When looking at the proposed solution this way it seems like we have come
up with something that is the worst of both worlds. App developers are
forced to create apps which consist of static resources and every time they
want to publish a new version they have to contact all stores that they
want to sell their app through. This feels a lot like a packaged app, the
only difference is that the resources live as separate files on the
developers server rather than as a zip file in the store. Yet app
developers have to serve their apps through SSL and deal with coordinating
publishing through multiple stores. This is non-webby, a pain to publish
through and potentially expensive.

Hence we have changed the plan to instead base trusted apps on a "packaged"
solution. The idea will be that to publish a trusted app the developer will
create a zip archive which contains the app manifest as well as all
resources needed for the app. The app can then be sent to all stores which
the developer wants to publish the app trough. These stores can then review
the app and sign the package. At installation time the signed package is
downloaded by the B2G from the store and the package is verified against
the signature.


One obvious question once you go with a packaged solution is what URLs the
packaged resources will be available through. My initial thought was to
keep things as webby as possible and to make the resources in the package
available as normal http or https URLs. The goal was that packaged apps
would behave as much as possible as non-packaged apps. This would mean that
in a trusted app a page that was part of the app would have URL
https://developer.com/myapp.html, and a page which was part of the
developer's website would have the URL https://developer.com/index.html.
Yet the two pages would use different cookies, and any same-origin checks
would have to say that the two pages are different.
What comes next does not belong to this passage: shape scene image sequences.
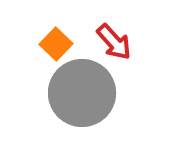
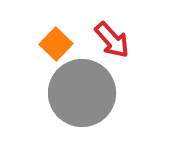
red arrow: moved 2 px left, 2 px up
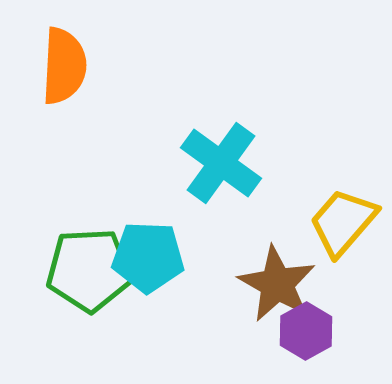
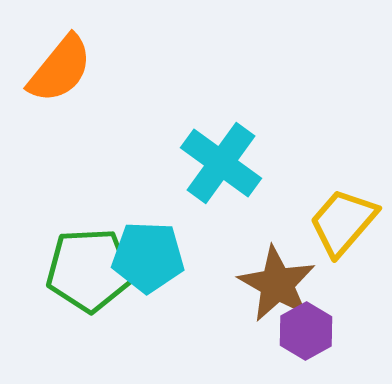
orange semicircle: moved 4 px left, 3 px down; rotated 36 degrees clockwise
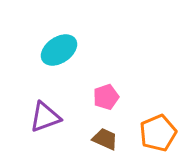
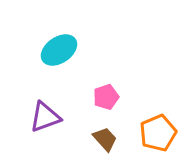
brown trapezoid: rotated 24 degrees clockwise
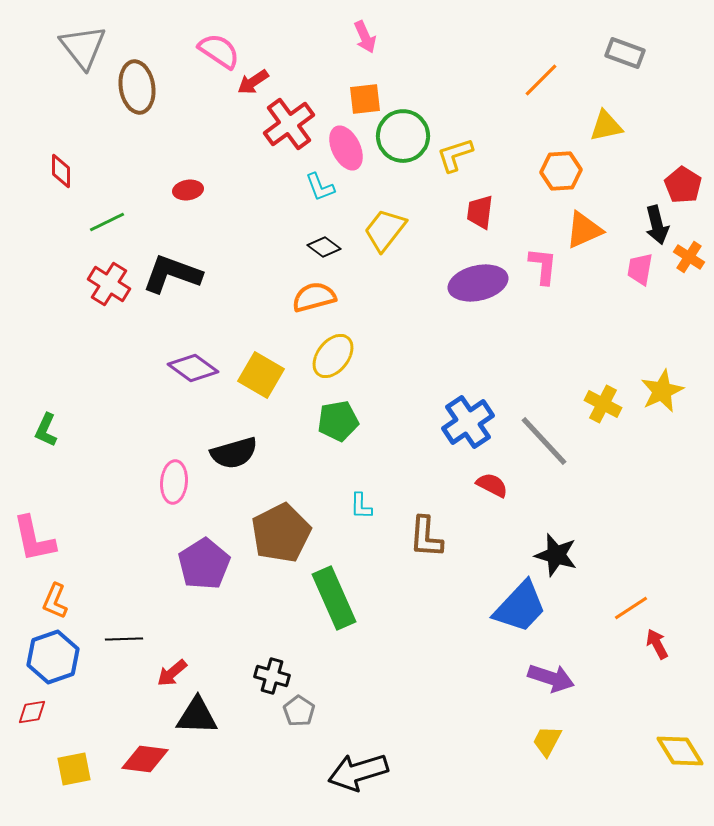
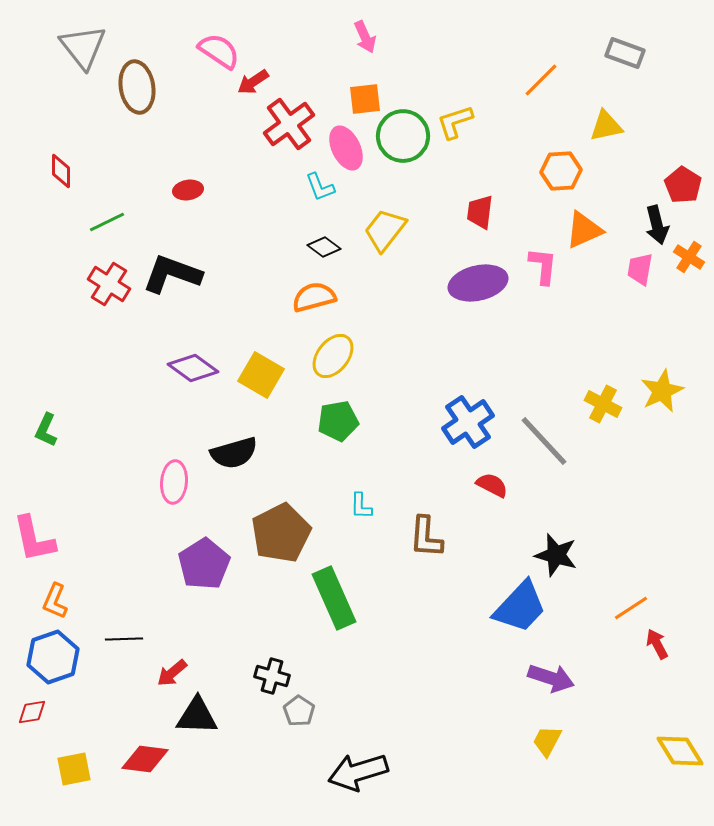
yellow L-shape at (455, 155): moved 33 px up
This is to satisfy the
last two requirements in the bullet list at the beginning of this email.
This is certainly implementable, however it seems very confusing for
developers.

Instead I think that we introduce a new protocol, app://, which is used to
load all resources in trusted apps. This is an idea that Jim Straus came up
with over in bug 707625. Introducing this new protocol certainly has the
disadvantage that it feels less webby, however I think the benefit in
clearing up the confusion above outweighs it. It makes it very clear which
pages will receive which cookies, and which pages are same-origin and thus
can reach in to each other. To make things as webby as possible though, I
think such URLs should be given a "real" domain, like app://
developer.com/myapp.html. This would be the domain of the developer, i.e. a
domain that the developer has to own. We would have to come up with some
mechanism for verifying this ownership though.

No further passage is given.